INSTRUCTIONS TO FOLLOW
Search the data for the word "RedHat" and copy out every line that has it.

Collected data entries
=======
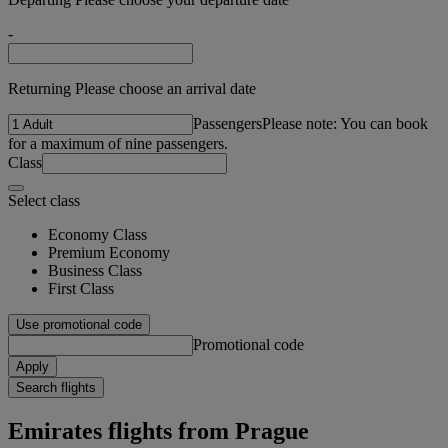
-
Returning Please choose an arrival date
Passengers
Please note: You can book
for a maximum of nine passengers.
Class
Select class
Economy Class
Premium Economy
Business Class
First Class
Use promotional code
Promotional code
Apply
Search flights
Emirates flights from Prague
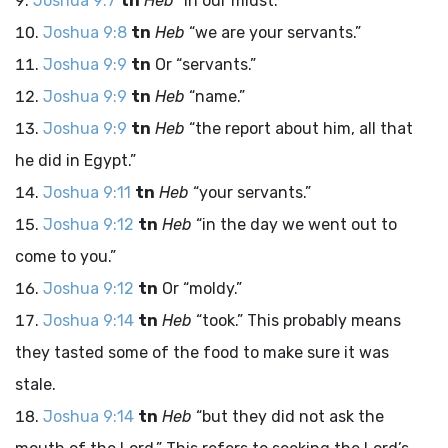
Joshua 9:7
tn
Heb
“in our midst.”
Joshua 9:8
tn
Heb
“we are your servants.”
Joshua 9:9
tn
Or “servants.”
Joshua 9:9
tn
Heb
“name.”
Joshua 9:9
tn
Heb
“the report about him, all that
he did in Egypt.”
Joshua 9:11
tn
Heb
“your servants.”
Joshua 9:12
tn
Heb
“in the day we went out to
come to you.”
Joshua 9:12
tn
Or “moldy.”
Joshua 9:14
tn
Heb
“took.” This probably means
they tasted some of the food to make sure it was
stale.
Joshua 9:14
tn
Heb
“but they did not ask the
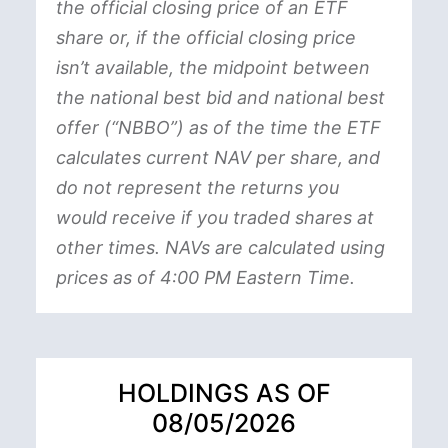
the official closing price of an ETF
share or, if the official closing price
isn’t available, the midpoint between
the national best bid and national best
offer (“NBBO”) as of the time the ETF
calculates current NAV per share, and
do not represent the returns you
would receive if you traded shares at
other times. NAVs are calculated using
prices as of 4:00 PM Eastern Time.
HOLDINGS AS OF
08/05/2026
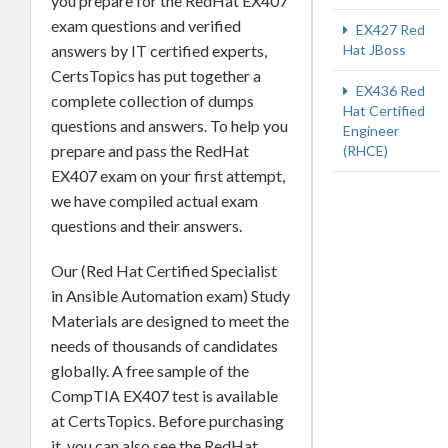
you prepare for the RedHat EX407
exam questions and verified
EX427 Red
answers by IT certified experts,
Hat JBoss
CertsTopics has put together a
EX436 Red
complete collection of dumps
Hat Certified
questions and answers. To help you
Engineer
prepare and pass the RedHat
(RHCE)
EX407 exam on your first attempt,
we have compiled actual exam
questions and their answers.
Our (Red Hat Certified Specialist
in Ansible Automation exam) Study
Materials are designed to meet the
needs of thousands of candidates
globally. A free sample of the
CompTIA EX407 test is available
at CertsTopics. Before purchasing
it, you can also see the RedHat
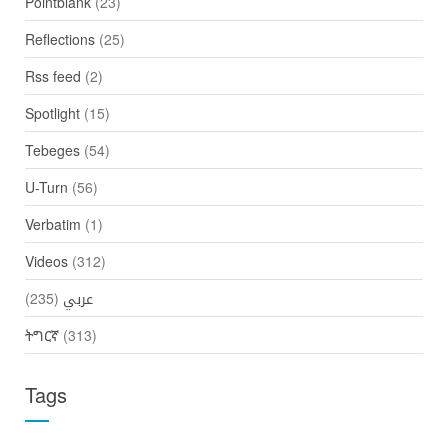
Pointblank
(23)
Reflections
(25)
Rss feed
(2)
Spotlight
(15)
Tebeges
(54)
U-Turn
(56)
Verbatim
(1)
Videos
(312)
(235)
عربي
ትግርኛ
(313)
Tags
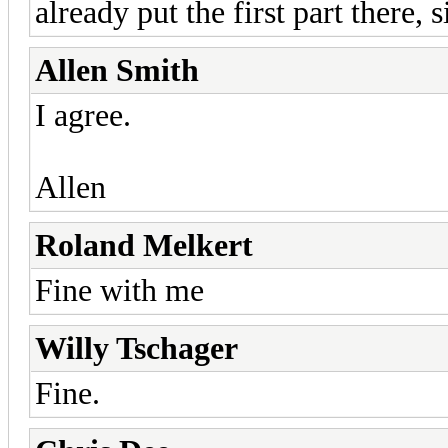
already put the first part there, 
Allen Smith
I agree.
Allen
Roland Melkert
Fine with me
Willy Tschager
Fine.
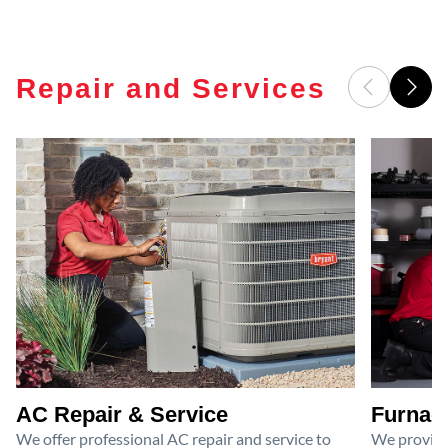
Repair and Services
AC Repair & Service
Furnace
We offer professional AC repair and service to
We provide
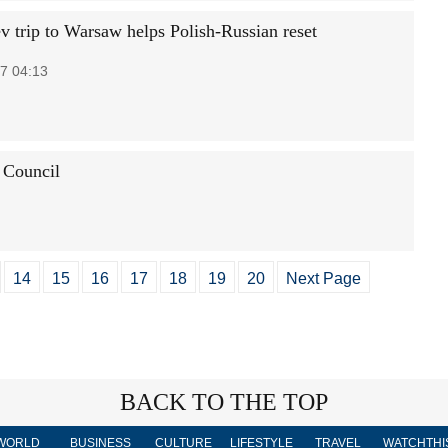
 trip to Warsaw helps Polish-Russian reset
7 04:13
 Council
14
15
16
17
18
19
20
Next Page
BACK TO THE TOP
WORLD
BUSINESS
CULTURE
LIFESTYLE
TRAVEL
WATCHTHI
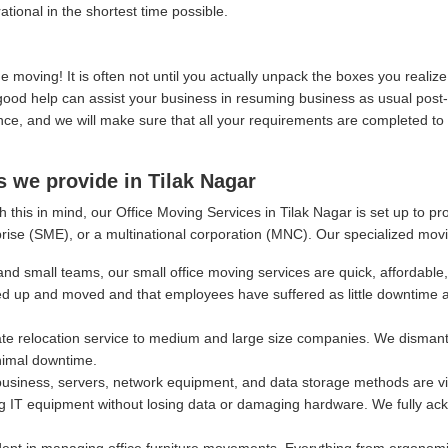
ational in the shortest time possible.
moving! It is often not until you actually unpack the boxes you real
, good help can assist your business in resuming business as usual post
, and we will make sure that all your requirements are completed to y
s we provide in Tilak Nagar
 this in mind, our Office Moving Services in Tilak Nagar is set up to p
rise (SME), or a multinational corporation (MNC). Our specialized movi
and small teams, our small office moving services are quick, affordable,
ed up and moved and that employees have suffered as little downtime 
e relocation service to medium and large size companies. We dismantl
nimal downtime.
siness, servers, network equipment, and data storage methods are vital
g IT equipment without losing data or damaging hardware. We fully ackn
ept in managing office furniture movements. Everything from ergonomi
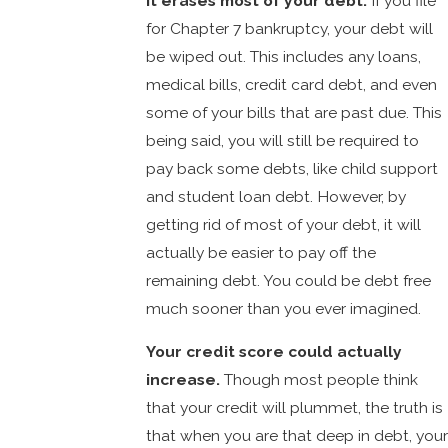
It erases most of your debt.
If you file
for Chapter 7 bankruptcy, your debt will
be wiped out. This includes any loans,
medical bills, credit card debt, and even
some of your bills that are past due. This
being said, you will still be required to
pay back some debts, like child support
and student loan debt. However, by
getting rid of most of your debt, it will
actually be easier to pay off the
remaining debt. You could be debt free
much sooner than you ever imagined.
Your credit score could actually
increase.
Though most people think
that your credit will plummet, the truth is
that when you are that deep in debt, your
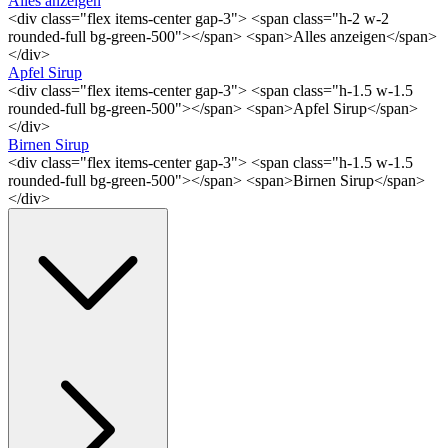
Alles anzeigen
<div class="flex items-center gap-3"> <span class="h-2 w-2
rounded-full bg-green-500"></span> <span>Alles anzeigen</span>
</div>
Apfel Sirup
<div class="flex items-center gap-3"> <span class="h-1.5 w-1.5
rounded-full bg-green-500"></span> <span>Apfel Sirup</span>
</div>
Birnen Sirup
<div class="flex items-center gap-3"> <span class="h-1.5 w-1.5
rounded-full bg-green-500"></span> <span>Birnen Sirup</span>
</div>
=======
SOLUTION BELOW
you prepare for the RedHat EX407
prepare and pass the RedHat
it, you can also see the RedHat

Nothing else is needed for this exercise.